Poster Presentation HUPO 2019 - 18th Human Proteome Organization World Congress

Quantitative proteomics reveals stage-specific protein regulation of triple negative breast cancer (#658)

Yuxiang Lin 1 , Ling Lin 2 , Fangmeng Fu 1 , Songping Lin 1 , Juanjuan Xie 2 , Pengyuan Yang 2 , Chuan Wang 1 , Huali Shen 2
  1. Department of Breast Surgery, Fujian Medical University Union Hospital, Fuzhou, Fujian, China
  2. Institutes of Biomedical Sciences of Shanghai Medical School, Fudan University, Shanghai, China

Triple negative breast cancer (TNBC) is a heterogeneous disease with more aggressive clinical courses than other subtypes of breast cancer.
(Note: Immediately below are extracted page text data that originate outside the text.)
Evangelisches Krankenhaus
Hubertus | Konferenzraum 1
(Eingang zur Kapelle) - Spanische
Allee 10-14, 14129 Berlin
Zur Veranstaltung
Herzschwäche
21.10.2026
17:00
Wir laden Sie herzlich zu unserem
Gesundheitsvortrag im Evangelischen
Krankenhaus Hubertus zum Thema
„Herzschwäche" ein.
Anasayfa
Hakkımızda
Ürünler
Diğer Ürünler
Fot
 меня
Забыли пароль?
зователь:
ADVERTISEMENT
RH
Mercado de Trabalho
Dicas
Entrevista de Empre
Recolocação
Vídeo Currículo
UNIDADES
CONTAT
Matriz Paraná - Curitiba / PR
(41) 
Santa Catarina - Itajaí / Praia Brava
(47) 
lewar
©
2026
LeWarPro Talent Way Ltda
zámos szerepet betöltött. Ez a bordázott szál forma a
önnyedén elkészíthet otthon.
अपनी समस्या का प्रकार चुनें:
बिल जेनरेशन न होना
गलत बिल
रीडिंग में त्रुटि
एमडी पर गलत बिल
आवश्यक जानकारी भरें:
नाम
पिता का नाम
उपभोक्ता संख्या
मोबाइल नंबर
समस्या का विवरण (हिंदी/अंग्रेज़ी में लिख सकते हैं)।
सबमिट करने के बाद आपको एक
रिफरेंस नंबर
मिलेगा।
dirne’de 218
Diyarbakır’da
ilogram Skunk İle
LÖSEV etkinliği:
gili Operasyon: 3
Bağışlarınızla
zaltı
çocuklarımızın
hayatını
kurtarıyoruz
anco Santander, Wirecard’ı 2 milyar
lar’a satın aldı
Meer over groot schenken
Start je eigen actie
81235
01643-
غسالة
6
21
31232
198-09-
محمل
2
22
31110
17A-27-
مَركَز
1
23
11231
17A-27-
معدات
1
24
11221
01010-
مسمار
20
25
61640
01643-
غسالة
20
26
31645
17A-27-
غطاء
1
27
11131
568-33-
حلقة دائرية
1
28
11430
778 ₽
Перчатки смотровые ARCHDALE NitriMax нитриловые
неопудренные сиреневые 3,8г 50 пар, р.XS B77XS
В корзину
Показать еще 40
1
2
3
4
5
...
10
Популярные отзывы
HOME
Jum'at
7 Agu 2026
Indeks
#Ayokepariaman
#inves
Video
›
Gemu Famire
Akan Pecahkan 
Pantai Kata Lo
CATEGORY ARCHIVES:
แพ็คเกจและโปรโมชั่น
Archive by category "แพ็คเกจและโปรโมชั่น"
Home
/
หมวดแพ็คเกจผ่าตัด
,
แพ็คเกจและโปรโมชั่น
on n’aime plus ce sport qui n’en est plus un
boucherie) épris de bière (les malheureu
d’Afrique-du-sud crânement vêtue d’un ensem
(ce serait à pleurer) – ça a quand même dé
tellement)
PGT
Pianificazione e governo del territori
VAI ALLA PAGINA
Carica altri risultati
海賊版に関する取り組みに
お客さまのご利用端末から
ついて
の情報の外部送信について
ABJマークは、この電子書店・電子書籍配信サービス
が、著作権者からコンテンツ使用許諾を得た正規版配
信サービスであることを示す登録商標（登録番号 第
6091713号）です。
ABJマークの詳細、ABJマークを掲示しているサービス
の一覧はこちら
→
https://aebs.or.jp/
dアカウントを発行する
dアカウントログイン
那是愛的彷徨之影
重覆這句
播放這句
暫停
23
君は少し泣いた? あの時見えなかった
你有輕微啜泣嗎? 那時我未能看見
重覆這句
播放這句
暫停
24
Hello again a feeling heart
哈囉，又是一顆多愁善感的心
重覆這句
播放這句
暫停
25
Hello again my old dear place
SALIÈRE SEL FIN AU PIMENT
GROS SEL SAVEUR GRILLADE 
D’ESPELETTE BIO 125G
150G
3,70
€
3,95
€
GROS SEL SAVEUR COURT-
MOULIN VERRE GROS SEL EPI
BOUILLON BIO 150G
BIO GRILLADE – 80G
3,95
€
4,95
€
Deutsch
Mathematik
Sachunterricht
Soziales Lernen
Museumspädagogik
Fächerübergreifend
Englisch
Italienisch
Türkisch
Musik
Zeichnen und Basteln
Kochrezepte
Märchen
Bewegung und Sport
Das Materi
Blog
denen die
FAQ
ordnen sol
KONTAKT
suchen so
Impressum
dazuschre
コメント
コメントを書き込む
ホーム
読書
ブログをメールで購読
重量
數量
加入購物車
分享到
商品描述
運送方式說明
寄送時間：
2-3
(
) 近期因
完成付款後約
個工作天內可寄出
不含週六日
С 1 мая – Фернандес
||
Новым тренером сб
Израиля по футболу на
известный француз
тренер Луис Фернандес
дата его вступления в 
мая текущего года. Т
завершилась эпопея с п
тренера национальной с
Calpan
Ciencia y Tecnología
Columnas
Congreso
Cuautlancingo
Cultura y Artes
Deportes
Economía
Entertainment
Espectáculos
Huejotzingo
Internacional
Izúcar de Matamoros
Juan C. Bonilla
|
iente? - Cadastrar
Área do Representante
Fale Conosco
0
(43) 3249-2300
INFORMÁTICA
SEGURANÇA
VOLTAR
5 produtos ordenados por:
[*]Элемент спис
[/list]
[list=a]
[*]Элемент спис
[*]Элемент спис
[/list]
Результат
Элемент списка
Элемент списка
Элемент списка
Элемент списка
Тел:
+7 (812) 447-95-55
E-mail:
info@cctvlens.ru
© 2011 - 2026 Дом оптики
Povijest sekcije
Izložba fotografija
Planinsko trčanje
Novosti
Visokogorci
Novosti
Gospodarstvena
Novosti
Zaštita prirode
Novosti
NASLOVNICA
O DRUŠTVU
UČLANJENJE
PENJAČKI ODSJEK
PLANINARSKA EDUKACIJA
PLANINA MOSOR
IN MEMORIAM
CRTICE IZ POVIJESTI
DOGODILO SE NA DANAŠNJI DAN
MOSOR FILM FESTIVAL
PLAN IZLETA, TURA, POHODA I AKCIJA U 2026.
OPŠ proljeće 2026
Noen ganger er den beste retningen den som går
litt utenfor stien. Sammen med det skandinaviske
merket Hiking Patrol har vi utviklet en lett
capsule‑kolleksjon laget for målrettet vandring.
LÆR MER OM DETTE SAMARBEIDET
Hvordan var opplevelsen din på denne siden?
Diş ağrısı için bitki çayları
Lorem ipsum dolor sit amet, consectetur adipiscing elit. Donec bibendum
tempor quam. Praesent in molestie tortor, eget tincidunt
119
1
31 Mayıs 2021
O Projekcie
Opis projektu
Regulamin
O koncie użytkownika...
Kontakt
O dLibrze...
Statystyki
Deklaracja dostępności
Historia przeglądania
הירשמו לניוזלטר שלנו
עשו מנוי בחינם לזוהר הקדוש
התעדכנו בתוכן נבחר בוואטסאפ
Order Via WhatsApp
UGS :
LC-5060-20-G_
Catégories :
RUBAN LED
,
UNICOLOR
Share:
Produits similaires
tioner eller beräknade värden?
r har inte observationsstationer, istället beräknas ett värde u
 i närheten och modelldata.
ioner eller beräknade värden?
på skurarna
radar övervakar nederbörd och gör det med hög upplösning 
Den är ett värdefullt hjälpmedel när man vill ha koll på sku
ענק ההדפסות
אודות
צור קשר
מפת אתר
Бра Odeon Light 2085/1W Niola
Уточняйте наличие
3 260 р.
To data, functional proteomic analysis provides complementary information that can be integrated with the genomic and transcriptomic data to explore the clinic-pathological characteristic differences as well as the accurate classification for breast cancer subtypes. We performed a highly sensitive proteomic approach of iTRAQ-labeling coupled LC-MS/MS to obtain the global proteome and unravel protein signatures in tumor tissues and corresponding para-tumor tissues from 24 patients with Grade I-II and Grade III primary TNBC. Totally, 5,401 unique proteins were identified and quantified in different stage of TNBC. 865 proteins were changed in patients with Grade I or II TNBC, among which 309 were up-regulated and 556 were down-regulated. Meanwhile, for patients with Grade III TNBC, 359 proteins were increased and 672 proteins were decreased. Differentially expressed proteins were further analyzed by bioinformatic analyses, including GO function classification annotation, ingenuity pathway analysis and KEGG enrichment analysis. Comparing to para-cancerous tissues, various signaling pathways and metabolic processes, including PPAR pathways, PI3K-Akt pathway, one-carbon metabolism, amino acid synthesis, and lipid metabolism were activated in TNBC cancer tissues. Interestingly, death receptor signaling was significantly activated in Grade I-II TNBC, however, remarkably inhibited in Grade III TNBC. Our proteomic data presented precise quantification of potential signatures, signaling pathways, regulatory networks and characteristic differences in each clinic-pathological subgroup. The proteome provides complementary information for TNBC accurate subtype classification and therapeutic targets research.